[Stored data entries]
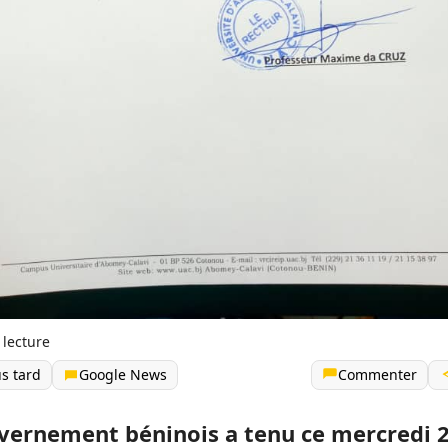
 lecture
us tard
Google News
Commenter
vernement béninois a tenu ce mercredi 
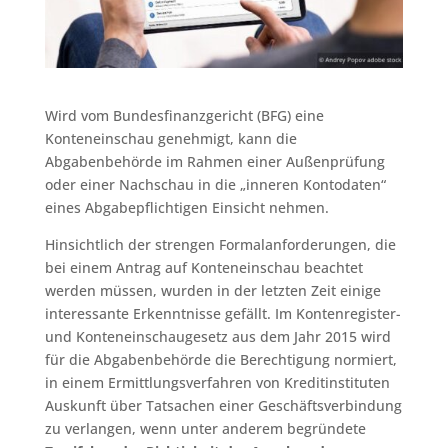
Wird vom Bundesfinanzgericht (BFG) eine
Konteneinschau genehmigt, kann die
Abgabenbehörde im Rahmen einer Außenprüfung
oder einer Nachschau in die „inneren Kontodaten“
eines Abgabepflichtigen Einsicht nehmen.
Hinsichtlich der strengen Formalanforderungen, die
bei einem Antrag auf Konteneinschau beachtet
werden müssen, wurden in der letzten Zeit einige
interessante Erkenntnisse gefällt. Im Kontenregister-
und Konteneinschaugesetz aus dem Jahr 2015 wird
für die Abgabenbehörde die Berechtigung normiert,
in einem Ermittlungsverfahren von Kreditinstituten
Auskunft über Tatsachen einer Geschäftsverbindung
zu verlangen, wenn unter anderem begründete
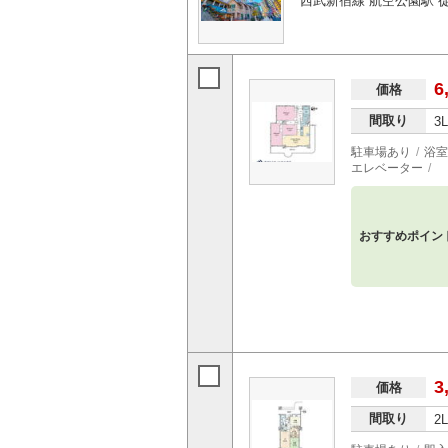
西武新宿線 航空公園駅 徒
6
価格
間取り
3
駐車場あり
浴室
エレベーター
おすすめポイン
3
価格
間取り
2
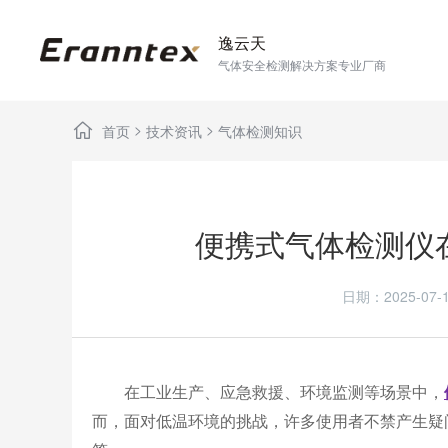
逸云天
气体安全检测解决方案专业厂商
>
>
首页
技术资讯
气体检测知识
便携式气体检测仪
日期：2025-0
在工业生产、应急救援、环境监测等场景中，
而，面对低温环境的挑战，许多使用者不禁产生疑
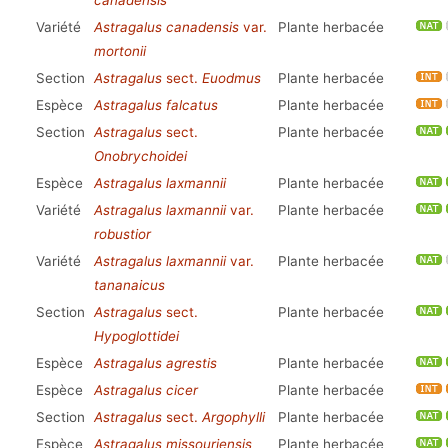
canadensis
Variété
Astragalus canadensis
var.
Plante herbacée
mortonii
Section
Astragalus
sect.
Euodmus
Plante herbacée
Espèce
Astragalus falcatus
Plante herbacée
Section
Astragalus
sect.
Plante herbacée
Onobrychoidei
Espèce
Astragalus laxmannii
Plante herbacée
Variété
Astragalus laxmannii
var.
Plante herbacée
robustior
Variété
Astragalus laxmannii
var.
Plante herbacée
tananaicus
Section
Astragalus
sect.
Plante herbacée
Hypoglottidei
Espèce
Astragalus agrestis
Plante herbacée
Espèce
Astragalus cicer
Plante herbacée
Section
Astragalus
sect.
Argophylli
Plante herbacée
Espèce
Astragalus missouriensis
Plante herbacée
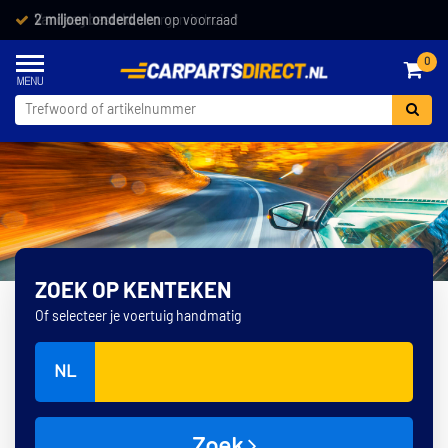
Vandaag besteld,
morgen in huis *
0
ZOEK OP KENTEKEN
Of selecteer je voertuig handmatig
NL
Zoek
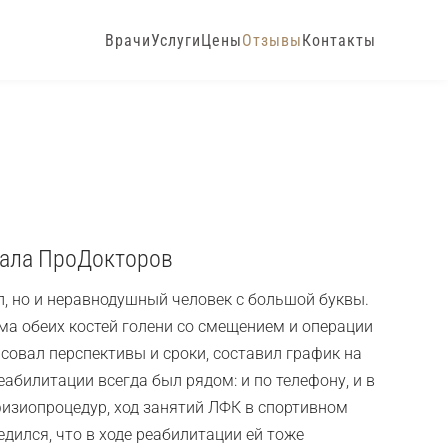
Врачи
Услуги
Цены
Отзывы
Контакты
тала ПроДокторов
л, но и неравнодушный человек с большой буквы.
ма обеих костей голени со смещением и операции
совал перспективы и сроки, составил график на
абилитации всегда был рядом: и по телефону, и в
физиопроцедур, ход занятий ЛФК в спортивном
дился, что в ходе реабилитации ей тоже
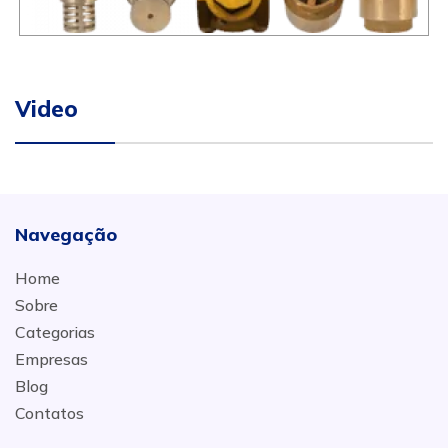
Video
Navegação
Home
Sobre
Categorias
Empresas
Blog
Contatos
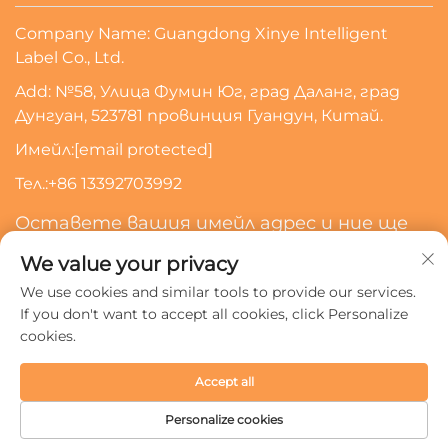
Company Name: Guangdong Xinye Intelligent
Label Co., Ltd.
Add: №58, Улица Фумин Юг, град Даланг, град
Дунгуан, 523781 провинция Гуандун, Китай.
Имейл:
[email protected]
Тел.:
+86 13392703992
Оставете вашия имейл адрес и ние ще
се свържем с вас
We value your privacy
We use cookies and similar tools to provide our services.
Абонирайте Се
If you don't want to accept all cookies, click Personalize
cookies.
Всички права запазени © 2024 Guangdong Xinye
Accept all
Intelligent Label Co., Ltd.
Политика за поверителност
Personalize cookies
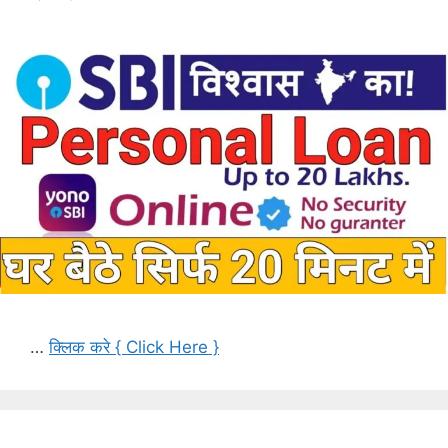
…
क्लिक करे { Click Here }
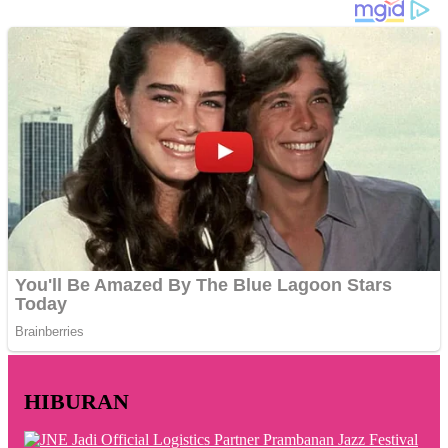
HIBURAN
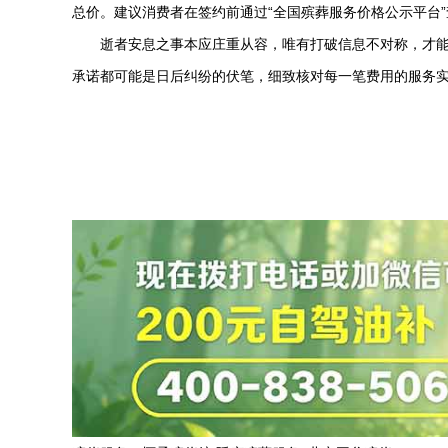
总价。建议消费者在签约前通过“全国殡葬服务价格公示平台
逝者安息之事本应庄重从容，唯有打破信息不对称，才
承诺都可能是日后纠纷的伏笔，细致核对每一笔费用的服务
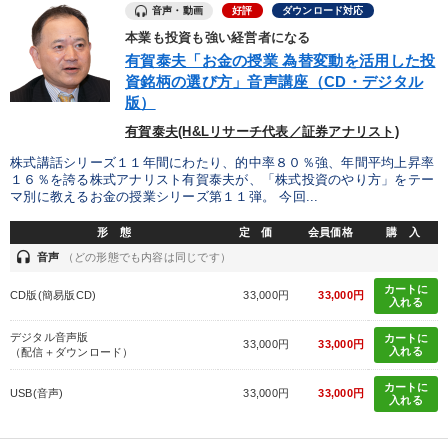
音声・動画
好評
ダウンロード対応
※「更新」を押すと「カテゴリー」「目的別」「キーワード」を更新いただけます。
本業も投資も強い経営者になる
有賀泰夫「お金の授業 為替変動を活用した投
資銘柄の選び方」音声講座（CD・デジタル
タグから探す
local_offer
refresh
更新する
版）
すべての音声・動画（全2076タイトル）からお探しいただけます
有賀泰夫(H&Lリサーチ代表／証券アナリスト)
株式講話シリーズ１１年間にわたり、的中率８０％強、年間平均上昇率
タグ・キーワード
１６％を誇る株式アナリスト有賀泰夫が、「株式投資のやり方」をテー
マ別に教えるお金の授業シリーズ第１１弾。 今回...
推薦
多角化・新規事業
感動講話
会長
形 態
定 価
会員価格
購 入
headset
音声
（どの形態でも内容は同じです）
お金の授業
ドラッカー
マネジメント
カートに
CD版(簡易版CD)
33,000円
33,000円
入れる
聞き手・作間信司
企業再建
不動産投資
デジタル音声版
カートに
33,000円
33,000円
入れる
（配信＋ダウンロード）
ランチェスター戦略
リピート
繁盛
ブランディング
カートに
USB(音声)
33,000円
33,000円
採用
海外の成功事例
金融
プレゼン
株式市場
入れる
資産運用
仕組み
コミュニケーション
未来先見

- Task prompt: Every record must be duplicated exactly, except for the pictures, which are left out.

- Task result:
 lecture
us tard
Google News
Commenter
vernement béninois a tenu ce mercredi 
Wird vom Bundesfinanzgericht (BFG) eine
Konteneinschau genehmigt, kann die
Abgabenbehörde im Rahmen einer Außenprüfung
oder einer Nachschau in die „inneren Kontodaten“
eines Abgabepflichtigen Einsicht nehmen.
Hinsichtlich der strengen Formalanforderungen, die
bei einem Antrag auf Konteneinschau beachtet
werden müssen, wurden in der letzten Zeit einige
interessante Erkenntnisse gefällt. Im Kontenregister-
und Konteneinschaugesetz aus dem Jahr 2015 wird
für die Abgabenbehörde die Berechtigung normiert,
in einem Ermittlungsverfahren von Kreditinstituten
Auskunft über Tatsachen einer Geschäftsverbindung
zu verlangen, wenn unter anderem begründete
西武新宿線 航空公園駅 徒
6
価格
間取り
3
駐車場あり
浴室
エレベーター
おすすめポイン
3
価格
間取り
2
逸云天
气体安全检测解决方案专业厂商
>
>
首页
技术资讯
气体检测知识
便携式气体检测仪
日期：2025-0
在工业生产、应急救援、环境监测等场景中，
而，面对低温环境的挑战，许多使用者不禁产生疑
canadensis
Variété
Astragalus canadensis
var.
Plante herbacée
mortonii
Section
Astragalus
sect.
Euodmus
Plante herbacée
Espèce
Astragalus falcatus
Plante herbacée
Section
Astragalus
sect.
Plante herbacée
Onobrychoidei
Espèce
Astragalus laxmannii
Plante herbacée
Variété
Astragalus laxmannii
var.
Plante herbacée
robustior
Variété
Astragalus laxmannii
var.
Plante herbacée
tananaicus
Section
Astragalus
sect.
Plante herbacée
Hypoglottidei
Espèce
Astragalus agrestis
Plante herbacée
Espèce
Astragalus cicer
Plante herbacée
Section
Astragalus
sect.
Argophylli
Plante herbacée
Espèce
Astragalus missouriensis
Plante herbacée
Vandaag besteld,
morgen in huis *
0
ZOEK OP KENTEKEN
Of selecteer je voertuig handmatig
NL
Zoek
Врачи
Услуги
Цены
Отзывы
Контакты
тала ПроДокторов
л, но и неравнодушный человек с большой буквы.
ма обеих костей голени со смещением и операции
совал перспективы и сроки, составил график на
абилитации всегда был рядом: и по телефону, и в
физиопроцедур, ход занятий ЛФК в спортивном
дился, что в ходе реабилитации ей тоже
Video
Navegação
Home
Sobre
Categorias
Empresas
Blog
Contatos
Company Name: Guangdong Xinye Intelligent
Label Co., Ltd.
Add: №58, Улица Фумин Юг, град Даланг, град
Дунгуан, 523781 провинция Гуандун, Китай.
Имейл:
[email protected]
Тел.:
+86 13392703992
Оставете вашия имейл адрес и ние ще
се свържем с вас
We value your privacy
We use cookies and similar tools to provide our services.
Абонирайте Се
If you don't want to accept all cookies, click Personalize
cookies.
Всички права запазени © 2024 Guangdong Xinye
Accept all
Intelligent Label Co., Ltd.
Политика за поверителност
Personalize cookies
…
क्लिक करे { Click Here }
HIBURAN
总价。建议消费者在签约前通过“全国殡葬服务价格公示平台
逝者安息之事本应庄重从容，唯有打破信息不对称，才
承诺都可能是日后纠纷的伏笔，细致核对每一笔费用的服务
音声・動画
好評
ダウンロード対応
※「更新」を押すと「カテゴリー」「目的別」「キーワード」を更新いただけます。
本業も投資も強い経営者になる
有賀泰夫「お金の授業 為替変動を活用した投
資銘柄の選び方」音声講座（CD・デジタル
タグから探す
local_offer
refresh
更新する
版）
すべての音声・動画（全2076タイトル）からお探しいただけます
有賀泰夫(H&Lリサーチ代表／証券アナリスト)
株式講話シリーズ１１年間にわたり、的中率８０％強、年間平均上昇率
タグ・キーワード
１６％を誇る株式アナリスト有賀泰夫が、「株式投資のやり方」をテー
マ別に教えるお金の授業シリーズ第１１弾。 今回...
推薦
多角化・新規事業
感動講話
会長
形 態
定 価
会員価格
購 入
headset
音声
（どの形態でも内容は同じです）
お金の授業
ドラッカー
マネジメント
カートに
CD版(簡易版CD)
33,000円
33,000円
入れる
聞き手・作間信司
企業再建
不動産投資
デジタル音声版
カートに
33,000円
33,000円
入れる
（配信＋ダウンロード）
ランチェスター戦略
リピート
繁盛
ブランディング
カートに
USB(音声)
33,000円
33,000円
採用
海外の成功事例
金融
プレゼン
株式市場
入れる
資産運用
仕組み
コミュニケーション
未来先見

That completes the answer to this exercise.